人材育成トレーナーの太田章代です。
「何も言っていないのに、部下が怖がっている」
「指導したつもりが、ハラスメントと言われた」
そんな経験はありませんか。
私が職場を見ている限りですが、非言語ハラスメントは自覚なくしている人も多いものです。「そんなつもりじゃなかった」となる前に、自分が当てはまっていないかチェックしてみてくださいね。
ハラスメントの定義
厚生労働省が定めたハラスメントの3つの要素をご紹介します。
1.優越的な関係を背景にした言動
・立場の上下だけでなく、人間関係上の力関係や社内の影響力も「優越的な関係」に含まれる
・上司→部下だけでなく、部下→上司でもハラスメントはあり得る
太田章代「相手が不快に感じた=ハラスメント」とは限りません
2.業務上必要かつ相当な範囲を超えていること
・「お前はダメだ」など人格を否定する、長時間叱り続けるなどがある
・業務上必要な指導であっても、目的、頻度、時間などが不適切なら、ハラスメントになることがある
3.労働者の就業環境を害されるもの
・精神的・身体的苦痛を受け、出勤するのが苦痛になる、または休職に至った
・チームでの仕事が困難になったなど、働きにくくなる状態になった
非言語ハラスメントとは
非言語ハラスメントとは、言葉を使わない態度や表情などで相手を傷つけることです。

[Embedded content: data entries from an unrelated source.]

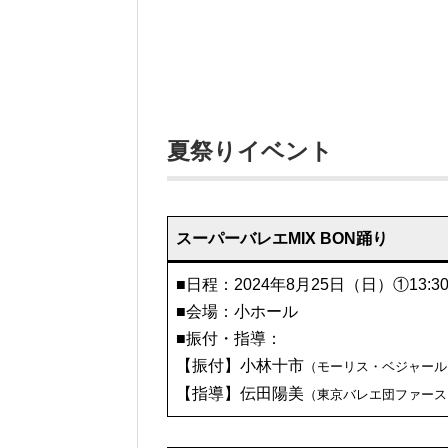
夏祭りイベント
スーパーバレエMIX BON踊り
■日程：2024年8月25日（日）①13:30~1
■会場：小ホール
■振付・指導：
【振付】小林十市
（モーリス・ベジャール
【指導】伝田陽美
（東京バレエ団ファース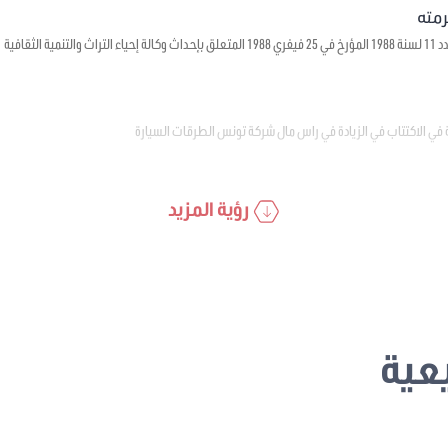
ية الثقافية
 في الاكتتاب في الزيادة في راس مال شركة تونس الطرقات السيارة
رؤية المزيد
عية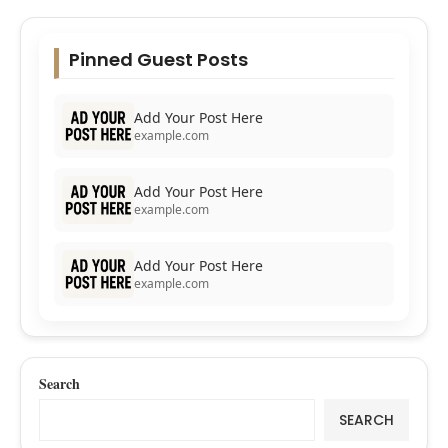
Pinned Guest Posts
Add Your Post Here
example.com
Add Your Post Here
example.com
Add Your Post Here
example.com
Search
SEARCH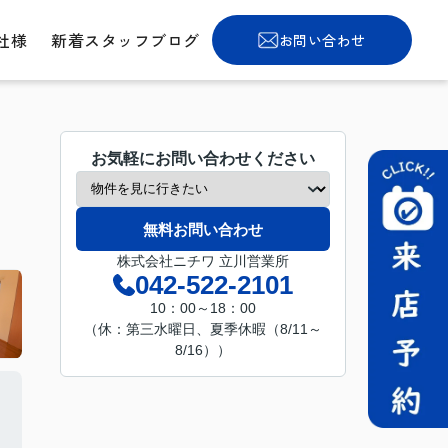
社様
新着スタッフブログ
お問い合わせ
お気軽にお問い合わせください
無料お問い合わせ
株式会社ニチワ 立川営業所
042-522-2101
10：00～18：00
（休：第三水曜日、夏季休暇（8/11～
8/16））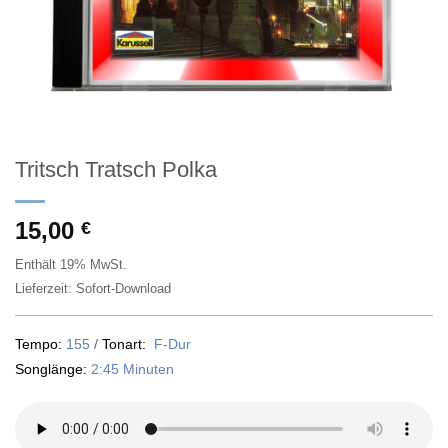
Tritsch Tratsch Polka
15,00
€
Enthält 19% MwSt.
Lieferzeit: Sofort-Download
Tempo:
155
/
Tonart:
F-Dur
Songlänge:
2:45 Minuten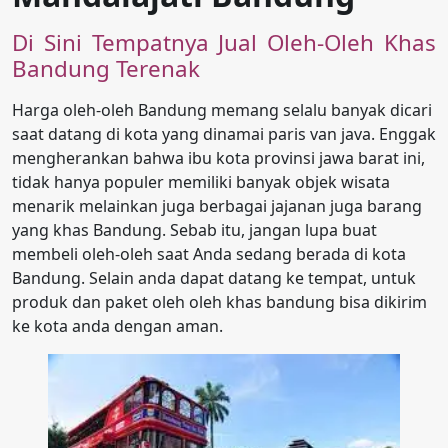
Di Sini Tempatnya Jual Oleh-Oleh Khas
Bandung Terenak
Harga oleh-oleh Bandung memang selalu banyak dicari
saat datang di kota yang dinamai paris van java. Enggak
mengherankan bahwa ibu kota provinsi jawa barat ini,
tidak hanya populer memiliki banyak objek wisata
menarik melainkan juga berbagai jajanan juga barang
yang khas Bandung. Sebab itu, jangan lupa buat
membeli oleh-oleh saat Anda sedang berada di kota
Bandung. Selain anda dapat datang ke tempat, untuk
produk dan paket oleh oleh khas bandung bisa dikirim
ke kota anda dengan aman.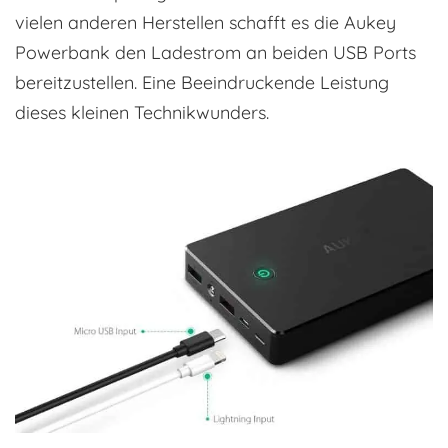
vielen anderen Herstellen schafft es die Aukey
Powerbank den Ladestrom an beiden USB Ports
bereitzustellen. Eine Beeindruckende Leistung
dieses kleinen Technikwunders.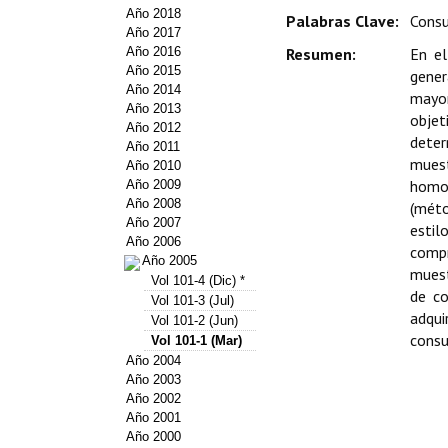
Año 2018
Palabras Clave:
Consu
Año 2017
Año 2016
Resumen:
En el
Año 2015
gener
Año 2014
mayor
Año 2013
objet
Año 2012
deter
Año 2011
mues
Año 2010
homog
Año 2009
Año 2008
(méto
Año 2007
estil
Año 2006
compr
Año 2005
muest
Vol 101-4 (Dic) *
de co
Vol 101-3 (Jul)
adqui
Vol 101-2 (Jun)
consu
Vol 101-1 (Mar)
Año 2004
Año 2003
Año 2002
Año 2001
Año 2000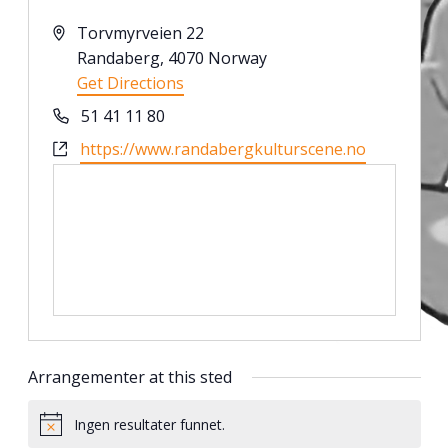
Address
Torvmyrveien 22
Randaberg
,
4070
Norway
Get Directions
Phone
51 41 11 80
Website
https://www.randabergkulturscene.no
Arrangementer at this sted
Ingen resultater funnet.
Notice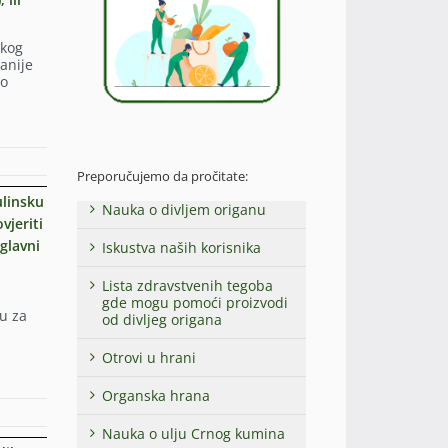
akog
anije
lo
Preporučujemo da pročitate:
ulinsku
Nauka o divljem origanu
vjeriti
glavni
Iskustva naših korisnika
Lista zdravstvenih tegoba
gde mogu pomoći proizvodi
ju za
od divljeg origana
Otrovi u hrani
Organska hrana
Nauka o ulju Crnog kumina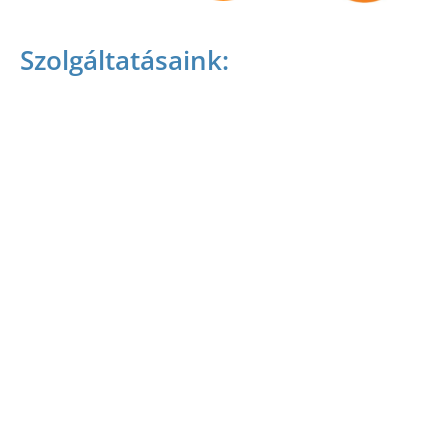
Szolgáltatásaink:
SUP oktatás
SUPKIDS
SUP túra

実は、パワハラはこの「非言語の圧力」からはじまることが多いのです。
非言語ハラスメント5選
これを継続的におこなっていたら、ハラスメントになる可能性が高いので注意しましょう。
1.ため息をつく
自分の思っていたものと違ったときに「はぁ~」ため息をつくなど、あきれた気持ちをため息で表現する
2.大きな音を立てる
机をたたく、パソコンを大きな音で打つ、ドアをバンッと閉めたり、不機嫌さを音で表現する
太田章代3.あきれ顔
相手が話しているときに、露骨に顔をしかめたり、目を見ずに話す
4.舌打ちをする
思い通りに物事が進まないときなど、イラっとした感情を「チッ」と舌打ちで表現する
5.無視をする
あいさつを返さない、会話を避ける、質問しても返事をしないなど、相手を排除する
まとめ
大切なのは、相手にどう伝わっているかです。自分の感情を優先した表情や態度は、相手に威圧感を与えてしまいます。
表情・態度もすべて、あなたのメッセージです。言語コミュニケーションと同じくらい、非言語コミュニケーションも意識をすることが、信頼されるリーダーの第一歩です。